Laurent Gbagbo, ancien Président de la Côte d’Ivoire, a été remis à la CPI le 30 novembre 2011 et sa première comparution devant la Chambre préliminaire a eu lieu le 5 décembre 2011. Suite à l’audience de confirmation des charges (tenue du 19 au 28 février 2013), la Chambre préliminaire I a, à la majorité, ajourné l’audience et demandé au Procureur d’envisager de fournir des preuves supplémentaires ou de mener de nouvelles enquêtes concernant les charges portées contre Laurent Gbagbo. Conformément à un calendrier établi, la Chambre a reçu des éléments de preuves supplémentaires et des observations du Procureur, de la Défense et du Représentant des victimes.

La Chambre préliminaire I a soigneusement examiné tous les éléments de preuve soumis par les parties, qui comprenaient les déclarations de 108 témoins, plus de 22 000 pages d’autres preuves documentaires, ainsi qu’une grande quantité de matériel audio et vidéo. La Chambre a conclu qu’ il y avait des motifs substantiels de croire que Laurent Gbagbo est pénalement responsable de quatre chefs de crimes contre l’humanité que constituent le meurtre, le viol, les autres actes inhumains ou – à titre subsidiaire – la tentative de meurtre, et la persécution perpétrés à Abidjan, Côte d’Ivoire. Ces actes auraient été perpétrés entre le 16 et 19 décembre 2010 pendant et après une marche de partisans d’Alassane Ouattara qui se rendaient au siège de la Radiotélévision Ivoirienne (RTI), le 3 mars 2011 lors d’une manifestation de femmes à Abobo, le 17 mars 2011 par bombardement au mortier d’un secteur densément peuplé d’Abobo, et le 12 avril 2011 ou vers cette date à Yopougon.

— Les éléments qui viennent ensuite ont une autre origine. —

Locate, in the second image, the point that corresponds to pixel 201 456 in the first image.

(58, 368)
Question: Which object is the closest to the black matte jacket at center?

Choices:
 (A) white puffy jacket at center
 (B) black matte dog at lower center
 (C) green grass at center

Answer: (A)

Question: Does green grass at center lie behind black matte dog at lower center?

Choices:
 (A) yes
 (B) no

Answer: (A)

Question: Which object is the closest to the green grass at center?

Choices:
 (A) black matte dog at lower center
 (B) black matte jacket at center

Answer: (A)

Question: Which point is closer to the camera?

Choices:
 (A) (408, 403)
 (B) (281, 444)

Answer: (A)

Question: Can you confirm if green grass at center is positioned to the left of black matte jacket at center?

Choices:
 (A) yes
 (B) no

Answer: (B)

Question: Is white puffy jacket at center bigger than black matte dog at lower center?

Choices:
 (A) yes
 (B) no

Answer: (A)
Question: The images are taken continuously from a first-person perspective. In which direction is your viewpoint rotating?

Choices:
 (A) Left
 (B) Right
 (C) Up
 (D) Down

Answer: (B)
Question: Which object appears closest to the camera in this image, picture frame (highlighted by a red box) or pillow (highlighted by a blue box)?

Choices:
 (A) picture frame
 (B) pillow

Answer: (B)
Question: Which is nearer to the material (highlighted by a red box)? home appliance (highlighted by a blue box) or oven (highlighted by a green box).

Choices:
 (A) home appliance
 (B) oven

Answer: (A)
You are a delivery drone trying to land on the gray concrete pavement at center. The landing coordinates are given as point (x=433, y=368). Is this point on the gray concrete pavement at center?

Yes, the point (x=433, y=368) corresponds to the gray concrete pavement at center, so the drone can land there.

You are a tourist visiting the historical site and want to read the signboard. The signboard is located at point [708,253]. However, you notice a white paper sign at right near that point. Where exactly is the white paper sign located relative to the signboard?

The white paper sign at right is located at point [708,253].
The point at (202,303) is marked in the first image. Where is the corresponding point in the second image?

M. Gbagbo aurait engagé sa responsabilité pénale individuelle pour ces crimes contre l’humanité, conjointement avec les membres de son entourage immédiat, et par l’intermédiaire des forces pro-Gbagbo (article 25(3)(a) du Statut), ou à titre subsidiaire, en ordonnant, sollicitant ou encourageant la commission de ces crimes (article 25(3)(b) du Statut de Rome), ou à titre subsidiaire, en contribuant de toute autre manière à la commission de ces crimes (article 25(3)(d) du Statut).

Sous réserve du droit du Procureur et de la Défense de demander l’autorisation d’interjeter appel, la Présidence de la CPI constituera une chambre de première instance en temps utile.